Speaker Mahmoud al-Mashhadani closed the final three-hour session without a quorum present and declared lawmakers would not reconvene until Sept. 4. That date is just 11 days before the top U.S. military and political officials in Iraq must report to Congress on American progress in taming violence and organizing conditions for sectarian reconciliation.

The recess, coupled with Prime Minister Nouri al-Maliki's failure to get the key draft laws before legislators, may nourish growing opposition to the war among U.S. lawmakers, who could refuse to fund it.

Critics have questioned how Iraqi legislators could take a summer break while U.S. forces are fighting and dying to create conditions under which important laws could be passed in the service of ending sectarian political divisions and bloodshed.

But in leaving Parliament, many lawmakers blamed Maliki.

"Even if we sit next month, there's no guarantee that important business will be done," said Mahmoud Othman, a prominent Kurdish legislator. The Parliament had already extended its session by a month, having initially planned a recess for July and August.

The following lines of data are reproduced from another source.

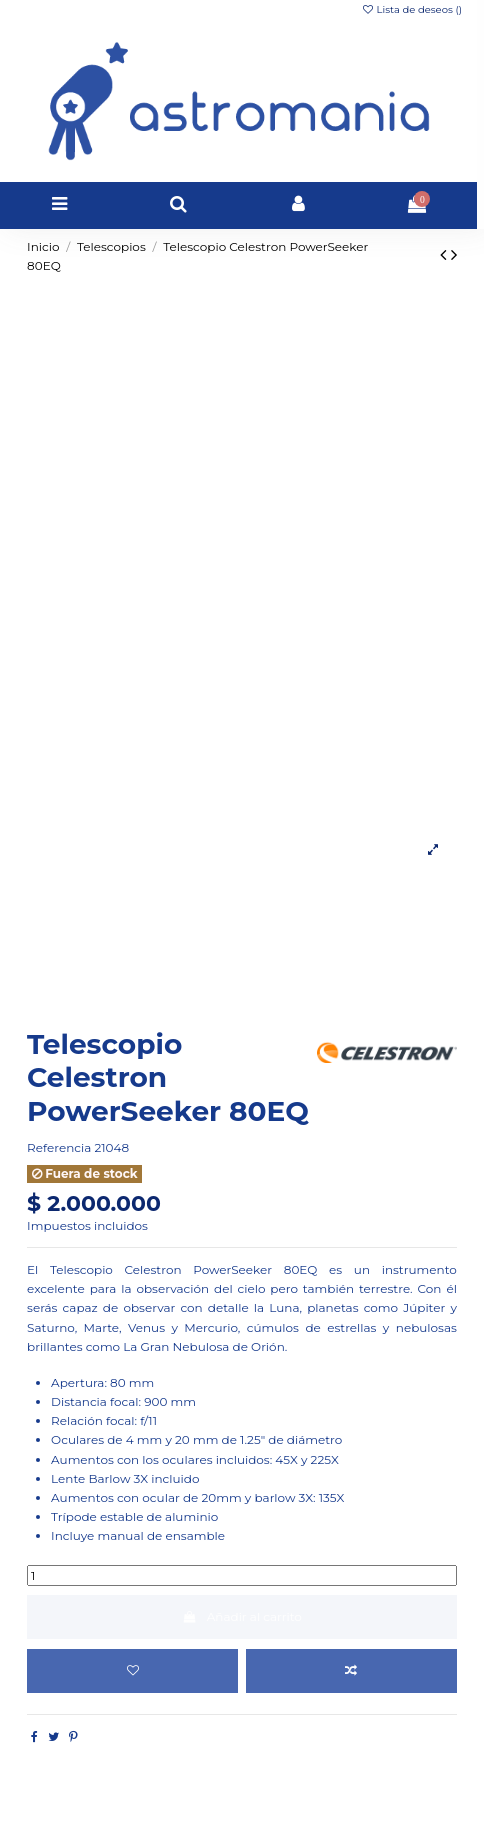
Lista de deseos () (411, 9)
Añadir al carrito (242, 1616)
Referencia (59, 1147)
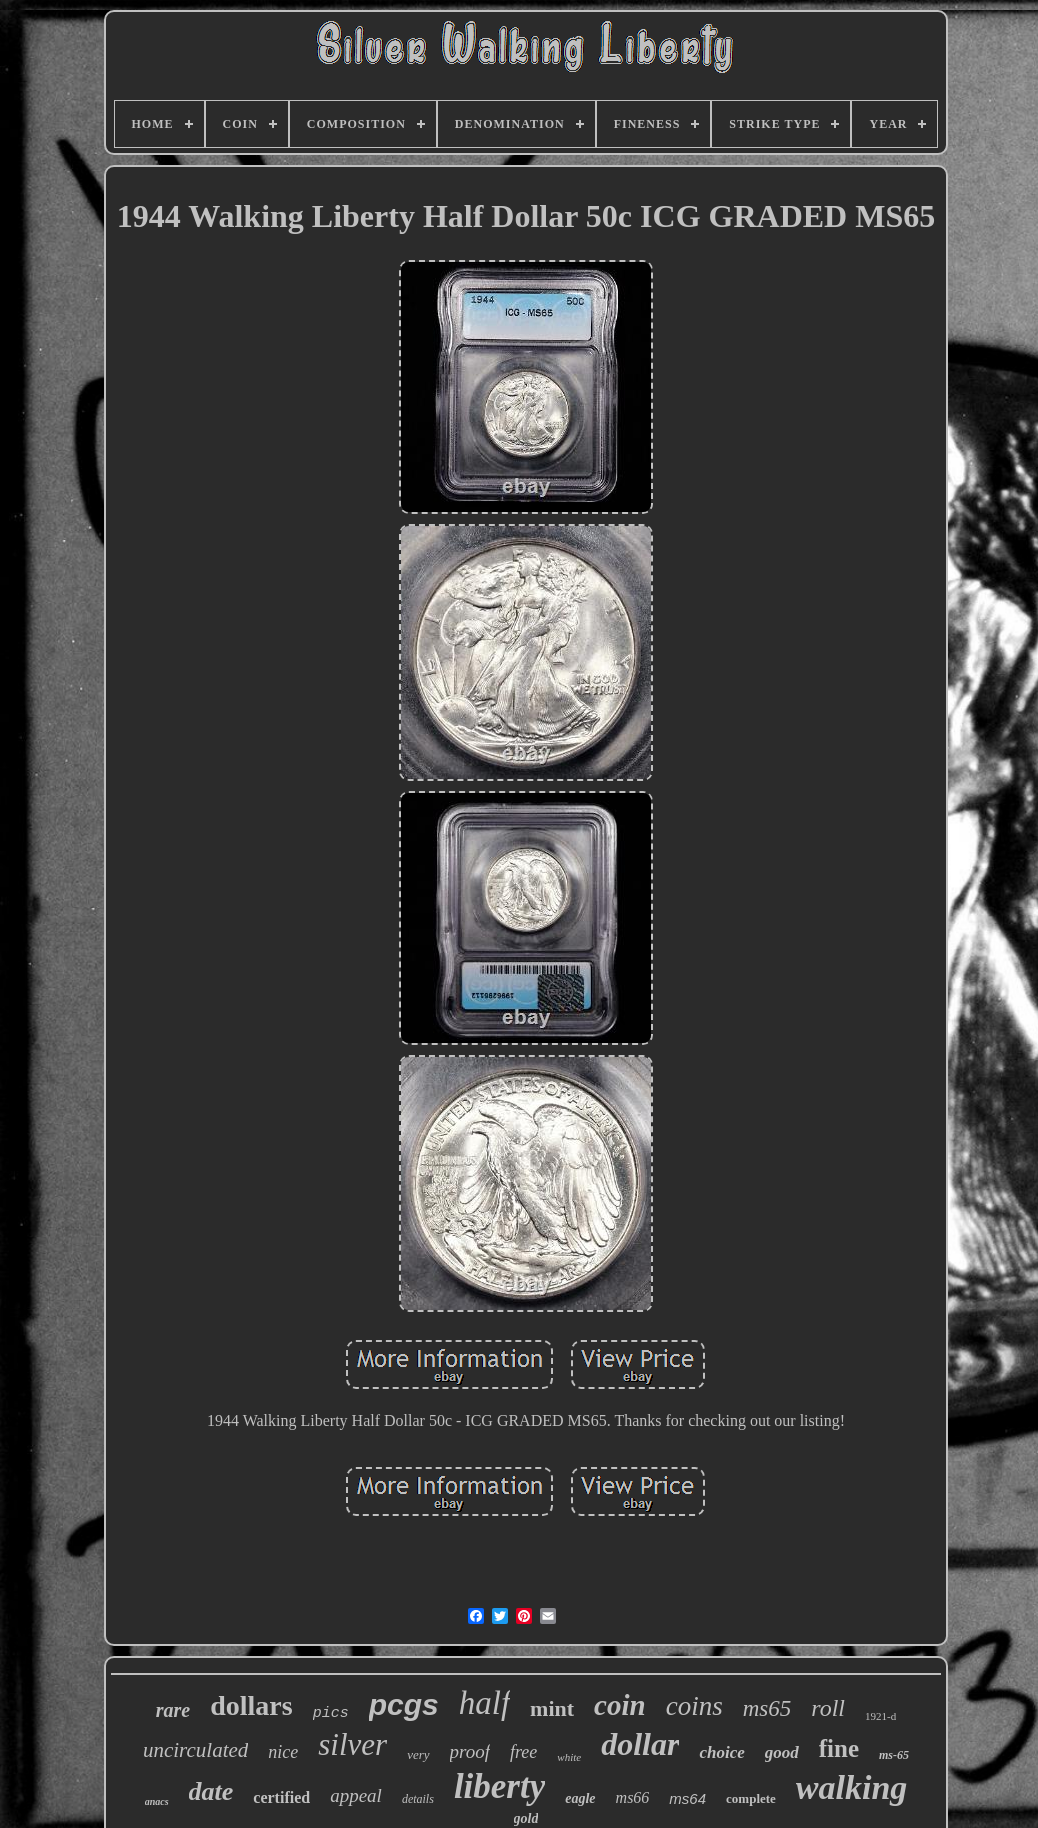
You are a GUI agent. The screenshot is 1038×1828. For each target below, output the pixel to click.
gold (526, 1818)
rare (173, 1710)
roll (828, 1708)
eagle (580, 1798)
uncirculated (195, 1750)
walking (851, 1787)
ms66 (633, 1797)
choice (721, 1752)
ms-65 (894, 1755)
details (418, 1799)
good (782, 1752)
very (418, 1754)
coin (620, 1705)
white (569, 1757)
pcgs (404, 1704)
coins (694, 1706)
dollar (640, 1744)
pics (331, 1713)
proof (470, 1751)
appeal (356, 1795)
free (523, 1752)
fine (839, 1748)
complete (751, 1798)
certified (281, 1797)
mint (552, 1708)
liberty (499, 1786)
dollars (251, 1705)
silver (352, 1744)
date (211, 1791)
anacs (157, 1801)
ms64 (687, 1798)
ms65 (767, 1708)
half (484, 1703)
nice (283, 1752)
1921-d (880, 1716)
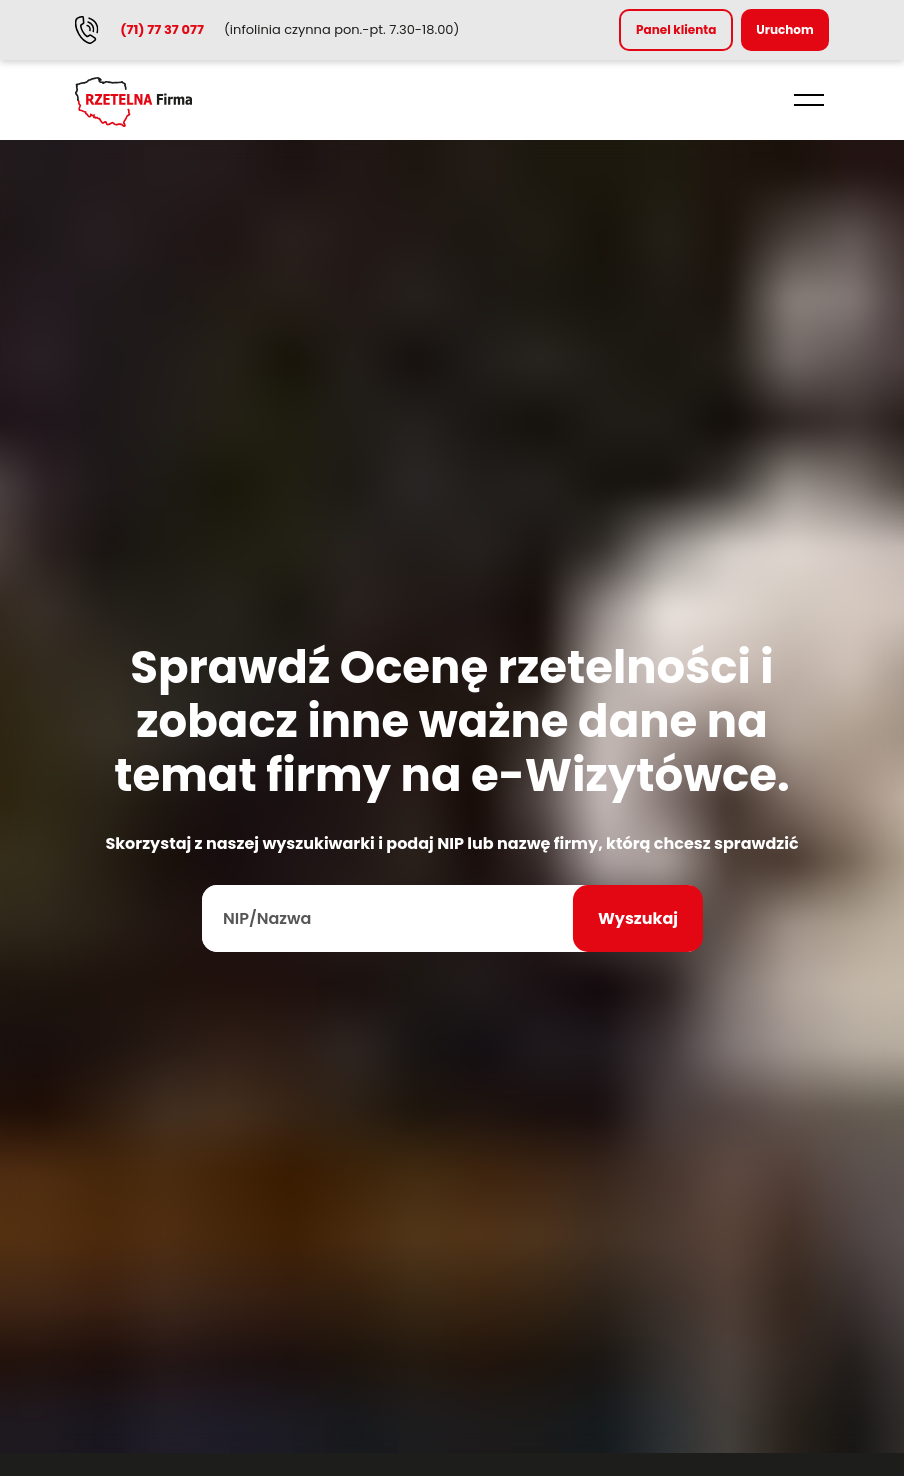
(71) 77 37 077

"There are Iraqi-Iraqi and Iraqi-American differences that have not been resolved," Othman said of the benchmark legislation. "The government throws the ball in our court, but we say that it is in the government's court and that of the politicians. They sent us nothing (to debate or vote)."

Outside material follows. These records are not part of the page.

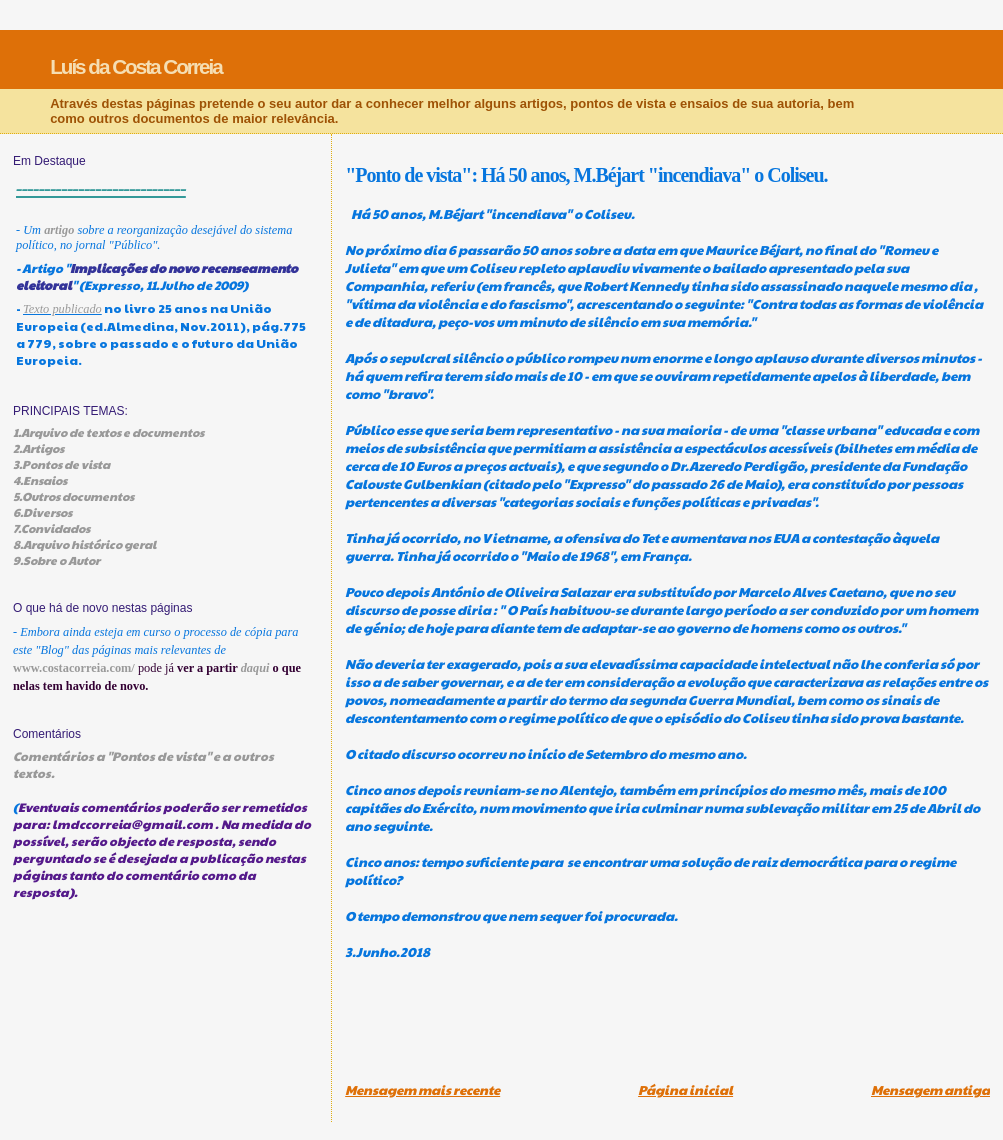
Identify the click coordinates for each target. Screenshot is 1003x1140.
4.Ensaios (40, 480)
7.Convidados (51, 528)
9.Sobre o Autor (56, 560)
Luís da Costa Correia (136, 66)
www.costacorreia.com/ (74, 668)
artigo (59, 230)
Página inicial (685, 1090)
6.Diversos (42, 512)
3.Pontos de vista (61, 464)
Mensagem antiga (930, 1090)
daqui (255, 668)
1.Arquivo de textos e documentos (108, 432)
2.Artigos (38, 448)
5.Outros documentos (73, 496)
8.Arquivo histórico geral (84, 544)
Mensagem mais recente (422, 1090)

The September reports by Ambassador Ryan Crocker and U.S. commander Gen. David Petraeus were to assess progress by the Iraqi government and its security forces on 18 benchmarks.

In Washington, the State Department was unusually silent on the matter, declining to criticize the lawmakers.

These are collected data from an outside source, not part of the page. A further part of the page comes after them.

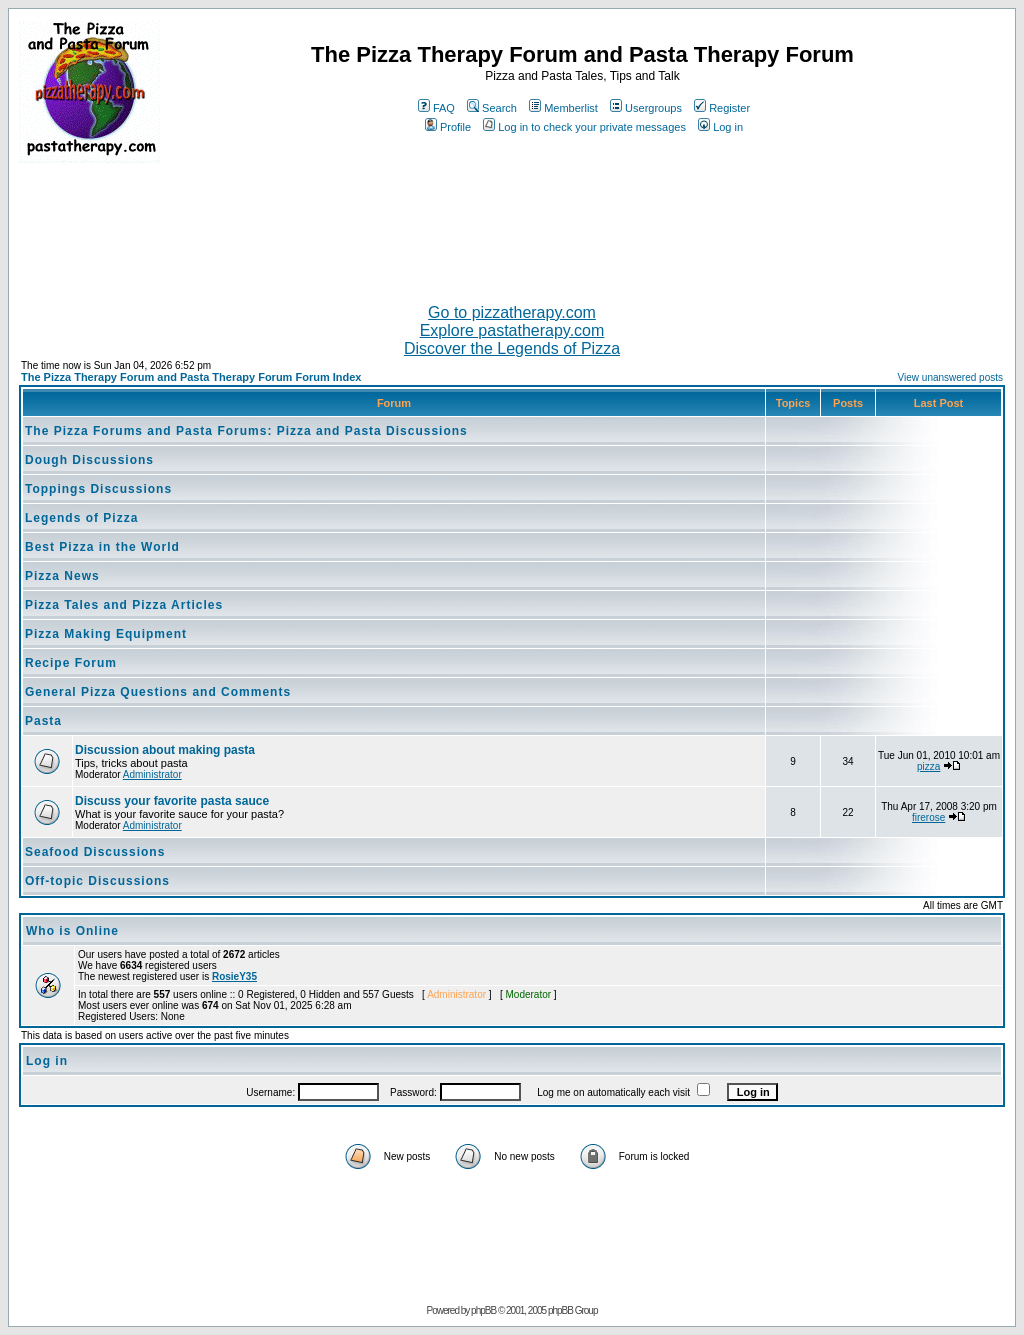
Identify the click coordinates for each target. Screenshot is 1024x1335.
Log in (720, 127)
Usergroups (646, 108)
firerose (928, 817)
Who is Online (72, 931)
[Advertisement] (512, 225)
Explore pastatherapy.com (512, 330)
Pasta (43, 721)
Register (722, 108)
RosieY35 (234, 976)
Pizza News (62, 576)
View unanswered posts (950, 377)
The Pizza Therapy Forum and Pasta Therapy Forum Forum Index (191, 377)
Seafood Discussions (95, 852)
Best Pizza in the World (102, 547)
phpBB (483, 1310)
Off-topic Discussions (97, 881)
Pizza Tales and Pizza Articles (124, 605)
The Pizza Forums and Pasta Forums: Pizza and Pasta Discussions (246, 431)
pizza (928, 766)
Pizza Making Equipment (106, 634)
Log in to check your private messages (584, 127)
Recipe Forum (71, 663)
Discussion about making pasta (165, 750)
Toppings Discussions (98, 489)
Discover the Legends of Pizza (512, 348)
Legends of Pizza (81, 518)
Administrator (152, 774)
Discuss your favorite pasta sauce (172, 801)
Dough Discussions (89, 460)
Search (492, 108)
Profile (448, 127)
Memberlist (563, 108)
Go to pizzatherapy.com (512, 312)
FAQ (436, 108)
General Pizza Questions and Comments (158, 692)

"I'll leave it to the parliamentary leaders themselves to explain why this might be a good time to take a break," deputy spokesman Tom Casey said.

 

The latest

Also Monday

- A small bus exploded in a central Baghdad market district, killing at least six people - a brutal reminder of the dangers facing Iraqis who celebrated in the streets by the tens of thousands Sunday night after their national team won the prestigious Asian Cup soccer tournament. At least 31 people were wounded, according to officials.

- The U.S. military said three soldiers were killed in fighting in Anbar province west of Baghdad on Thursday. At least 3,651 members of the U.S. military have died since the start of the Iraq war in March 2003, according to an Associated Press count.

-Forty-two Iraqis were killed or found dead nationwide, according to police, hospital and morgue officials.